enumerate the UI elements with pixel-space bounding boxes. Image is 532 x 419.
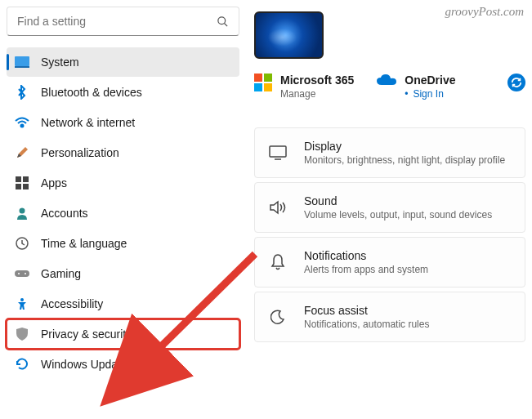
watermark-text: groovyPost.com	[445, 5, 524, 19]
sidebar-item-accounts[interactable]: Accounts	[7, 198, 239, 228]
paintbrush-icon	[15, 145, 29, 160]
svg-rect-3	[15, 66, 29, 68]
nav-list: System Bluetooth & devices Network & int…	[7, 47, 239, 379]
search-input[interactable]	[17, 15, 217, 28]
svg-point-4	[21, 125, 24, 127]
svg-rect-11	[15, 270, 29, 277]
svg-rect-18	[264, 83, 272, 91]
setting-sound[interactable]: Sound Volume levels, output, input, soun…	[254, 182, 525, 233]
sidebar-item-label: Gaming	[41, 267, 81, 280]
sidebar-item-label: Accounts	[41, 207, 88, 220]
sidebar-item-label: Apps	[41, 176, 67, 189]
sidebar-item-privacy-security[interactable]: Privacy & security	[7, 319, 239, 349]
sidebar-item-apps[interactable]: Apps	[7, 168, 239, 198]
wifi-icon	[15, 115, 29, 130]
sidebar-item-gaming[interactable]: Gaming	[7, 259, 239, 288]
moon-icon	[268, 307, 288, 327]
sidebar-item-label: System	[41, 56, 79, 69]
shield-icon	[15, 327, 29, 341]
search-box[interactable]	[7, 7, 239, 36]
main-panel: Microsoft 365 Manage OneDrive Sign In	[244, 7, 525, 412]
setting-sub: Alerts from apps and system	[304, 264, 428, 275]
cloud-row: Microsoft 365 Manage OneDrive Sign In	[254, 74, 525, 100]
onedrive-sub[interactable]: Sign In	[405, 88, 455, 100]
sidebar-item-label: Privacy & security	[41, 328, 132, 341]
apps-icon	[15, 176, 29, 190]
sidebar-item-label: Windows Update	[41, 358, 127, 371]
sidebar-item-system[interactable]: System	[7, 47, 239, 77]
onedrive-icon	[377, 74, 396, 87]
sidebar-item-label: Bluetooth & devices	[41, 86, 142, 99]
svg-point-9	[20, 208, 25, 214]
settings-list: Display Monitors, brightness, night ligh…	[254, 127, 525, 342]
sidebar: System Bluetooth & devices Network & int…	[7, 7, 239, 412]
sidebar-item-label: Accessibility	[41, 297, 103, 310]
accessibility-icon	[15, 296, 29, 311]
ms365-sub[interactable]: Manage	[280, 88, 354, 100]
sidebar-item-network[interactable]: Network & internet	[7, 108, 239, 137]
sidebar-item-personalization[interactable]: Personalization	[7, 138, 239, 167]
microsoft-365-card[interactable]: Microsoft 365 Manage	[254, 74, 354, 100]
system-icon	[15, 55, 29, 69]
setting-title: Focus assist	[304, 304, 429, 317]
svg-rect-15	[254, 74, 262, 82]
svg-rect-5	[16, 176, 21, 182]
svg-line-1	[225, 23, 227, 25]
sidebar-item-label: Personalization	[41, 146, 119, 159]
svg-point-14	[20, 298, 24, 301]
sidebar-item-windows-update[interactable]: Windows Update	[7, 350, 239, 379]
sidebar-item-label: Time & language	[41, 237, 127, 250]
sound-icon	[268, 198, 288, 217]
onedrive-card[interactable]: OneDrive Sign In	[377, 74, 455, 100]
setting-title: Sound	[304, 194, 492, 207]
display-icon	[268, 143, 288, 163]
setting-notifications[interactable]: Notifications Alerts from apps and syste…	[254, 237, 525, 288]
sidebar-item-bluetooth[interactable]: Bluetooth & devices	[7, 78, 239, 107]
svg-point-0	[218, 16, 226, 24]
svg-point-12	[18, 273, 20, 274]
svg-rect-2	[15, 56, 29, 66]
sidebar-item-label: Network & internet	[41, 116, 135, 129]
svg-rect-8	[23, 184, 29, 189]
sync-icon[interactable]	[507, 74, 525, 91]
svg-rect-16	[264, 74, 272, 82]
setting-title: Notifications	[304, 249, 428, 262]
update-icon	[15, 357, 29, 372]
setting-sub: Notifications, automatic rules	[304, 319, 429, 330]
setting-display[interactable]: Display Monitors, brightness, night ligh…	[254, 127, 525, 178]
svg-rect-7	[16, 184, 21, 189]
setting-title: Display	[304, 140, 505, 153]
setting-focus-assist[interactable]: Focus assist Notifications, automatic ru…	[254, 292, 525, 342]
bell-icon	[268, 252, 288, 272]
sidebar-item-time-language[interactable]: Time & language	[7, 229, 239, 258]
setting-sub: Monitors, brightness, night light, displ…	[304, 154, 505, 166]
person-icon	[15, 206, 29, 221]
search-icon	[217, 16, 229, 28]
svg-point-13	[25, 273, 26, 274]
svg-rect-19	[270, 146, 286, 157]
microsoft-icon	[254, 74, 272, 91]
gamepad-icon	[15, 266, 29, 281]
svg-rect-17	[254, 83, 262, 91]
onedrive-title: OneDrive	[405, 74, 455, 87]
clock-icon	[15, 236, 29, 251]
ms365-title: Microsoft 365	[280, 74, 354, 87]
sidebar-item-accessibility[interactable]: Accessibility	[7, 289, 239, 319]
setting-sub: Volume levels, output, input, sound devi…	[304, 209, 492, 221]
bluetooth-icon	[15, 85, 29, 100]
desktop-preview-image	[254, 11, 324, 59]
svg-rect-6	[23, 176, 29, 182]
- - -
#### YOUR TASK:
All of the records should be output exactly as they stand, with pictures omitted.

#### RESULT OF THE TASK:
enumerate the UI elements with pixel-space bounding boxes. Image is 532 x 419.
watermark-text: groovyPost.com	[445, 5, 524, 19]
sidebar-item-accounts[interactable]: Accounts	[7, 198, 239, 228]
paintbrush-icon	[15, 145, 29, 160]
svg-rect-3	[15, 66, 29, 68]
nav-list: System Bluetooth & devices Network & int…	[7, 47, 239, 379]
search-input[interactable]	[17, 15, 217, 28]
svg-point-4	[21, 125, 24, 127]
svg-rect-11	[15, 270, 29, 277]
svg-rect-18	[264, 83, 272, 91]
setting-sound[interactable]: Sound Volume levels, output, input, soun…	[254, 182, 525, 233]
sidebar-item-label: Gaming	[41, 267, 81, 280]
sidebar-item-label: Accounts	[41, 207, 88, 220]
sidebar-item-label: Apps	[41, 176, 67, 189]
sidebar-item-privacy-security[interactable]: Privacy & security	[7, 319, 239, 349]
sidebar-item-apps[interactable]: Apps	[7, 168, 239, 198]
wifi-icon	[15, 115, 29, 130]
sidebar-item-gaming[interactable]: Gaming	[7, 259, 239, 288]
moon-icon	[268, 307, 288, 327]
sidebar-item-label: System	[41, 56, 79, 69]
shield-icon	[15, 327, 29, 341]
search-box[interactable]	[7, 7, 239, 36]
main-panel: Microsoft 365 Manage OneDrive Sign In	[244, 7, 525, 412]
setting-sub: Alerts from apps and system	[304, 264, 428, 275]
cloud-row: Microsoft 365 Manage OneDrive Sign In	[254, 74, 525, 100]
onedrive-sub[interactable]: Sign In	[405, 88, 455, 100]
sidebar-item-label: Privacy & security	[41, 328, 132, 341]
apps-icon	[15, 176, 29, 190]
sidebar-item-label: Windows Update	[41, 358, 127, 371]
sidebar-item-system[interactable]: System	[7, 47, 239, 77]
onedrive-icon	[377, 74, 396, 87]
sidebar-item-label: Bluetooth & devices	[41, 86, 142, 99]
svg-point-9	[20, 208, 25, 214]
settings-list: Display Monitors, brightness, night ligh…	[254, 127, 525, 342]
sidebar: System Bluetooth & devices Network & int…	[7, 7, 239, 412]
sidebar-item-label: Accessibility	[41, 297, 103, 310]
accessibility-icon	[15, 296, 29, 311]
ms365-sub[interactable]: Manage	[280, 88, 354, 100]
sidebar-item-network[interactable]: Network & internet	[7, 108, 239, 137]
sidebar-item-personalization[interactable]: Personalization	[7, 138, 239, 167]
microsoft-365-card[interactable]: Microsoft 365 Manage	[254, 74, 354, 100]
system-icon	[15, 55, 29, 69]
setting-title: Focus assist	[304, 304, 429, 317]
svg-rect-15	[254, 74, 262, 82]
svg-rect-5	[16, 176, 21, 182]
svg-line-1	[225, 23, 227, 25]
sidebar-item-label: Personalization	[41, 146, 119, 159]
svg-point-14	[20, 298, 24, 301]
sidebar-item-windows-update[interactable]: Windows Update	[7, 350, 239, 379]
sidebar-item-label: Time & language	[41, 237, 127, 250]
sound-icon	[268, 198, 288, 217]
onedrive-card[interactable]: OneDrive Sign In	[377, 74, 455, 100]
setting-title: Sound	[304, 194, 492, 207]
display-icon	[268, 143, 288, 163]
setting-notifications[interactable]: Notifications Alerts from apps and syste…	[254, 237, 525, 288]
sidebar-item-bluetooth[interactable]: Bluetooth & devices	[7, 78, 239, 107]
svg-point-0	[218, 16, 226, 24]
svg-point-12	[18, 273, 20, 274]
svg-rect-2	[15, 56, 29, 66]
sidebar-item-label: Network & internet	[41, 116, 135, 129]
svg-rect-8	[23, 184, 29, 189]
sync-icon[interactable]	[507, 74, 525, 91]
svg-rect-16	[264, 74, 272, 82]
setting-title: Notifications	[304, 249, 428, 262]
update-icon	[15, 357, 29, 372]
setting-sub: Notifications, automatic rules	[304, 319, 429, 330]
setting-display[interactable]: Display Monitors, brightness, night ligh…	[254, 127, 525, 178]
svg-rect-7	[16, 184, 21, 189]
setting-title: Display	[304, 140, 505, 153]
setting-focus-assist[interactable]: Focus assist Notifications, automatic ru…	[254, 292, 525, 342]
bell-icon	[268, 252, 288, 272]
sidebar-item-time-language[interactable]: Time & language	[7, 229, 239, 258]
setting-sub: Monitors, brightness, night light, displ…	[304, 154, 505, 166]
person-icon	[15, 206, 29, 221]
search-icon	[217, 16, 229, 28]
svg-point-13	[25, 273, 26, 274]
svg-rect-19	[270, 146, 286, 157]
microsoft-icon	[254, 74, 272, 91]
gamepad-icon	[15, 266, 29, 281]
svg-rect-17	[254, 83, 262, 91]
onedrive-title: OneDrive	[405, 74, 455, 87]
clock-icon	[15, 236, 29, 251]
ms365-title: Microsoft 365	[280, 74, 354, 87]
sidebar-item-accessibility[interactable]: Accessibility	[7, 289, 239, 319]
setting-sub: Volume levels, output, input, sound devi…	[304, 209, 492, 221]
bluetooth-icon	[15, 85, 29, 100]
desktop-preview-image	[254, 11, 324, 59]
svg-rect-6	[23, 176, 29, 182]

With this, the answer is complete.